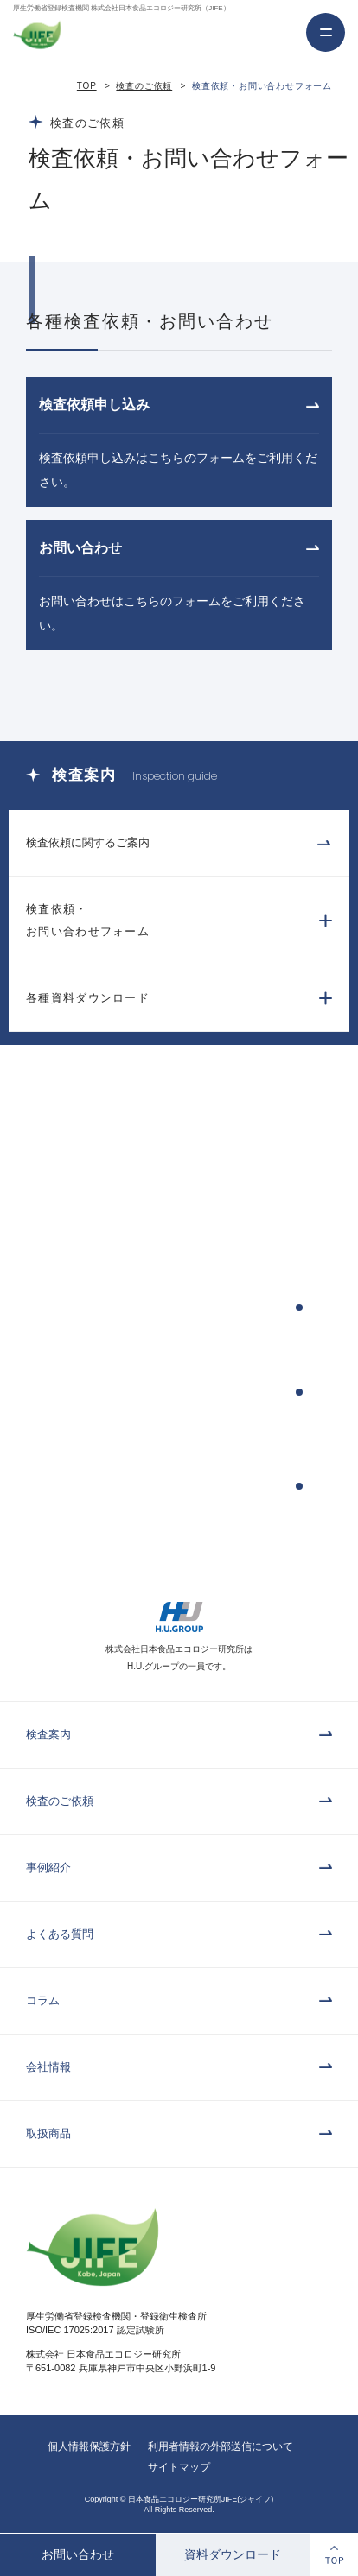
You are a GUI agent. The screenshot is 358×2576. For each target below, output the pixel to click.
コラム (43, 2000)
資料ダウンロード (232, 2554)
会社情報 (48, 2066)
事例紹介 (48, 1867)
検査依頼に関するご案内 (88, 842)
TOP (87, 86)
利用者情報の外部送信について (220, 2446)
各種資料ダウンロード (88, 997)
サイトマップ (179, 2467)
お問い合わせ (78, 2554)
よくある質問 (59, 1933)
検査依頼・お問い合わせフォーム (88, 920)
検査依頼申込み (85, 1307)
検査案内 (48, 1734)
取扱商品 (48, 2133)
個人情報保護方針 (89, 2446)
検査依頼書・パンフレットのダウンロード (125, 1486)
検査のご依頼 (144, 86)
::::
*Exercise goal*. Both ends count here. Reproduce exactly the lines from the one containing "利用者情報の外部送信について (220, 2446)" through the end of the listing.

*Response to this task*.
利用者情報の外部送信について (220, 2446)
各種資料ダウンロード (88, 997)
サイトマップ (179, 2467)
お問い合わせ (78, 2554)
よくある質問 (59, 1933)
検査依頼・お問い合わせフォーム (88, 920)
検査依頼申込み (85, 1307)
検査案内 (48, 1734)
取扱商品 (48, 2133)
個人情報保護方針 (89, 2446)
検査依頼書・パンフレットのダウンロード (125, 1486)
検査のご依頼 (144, 86)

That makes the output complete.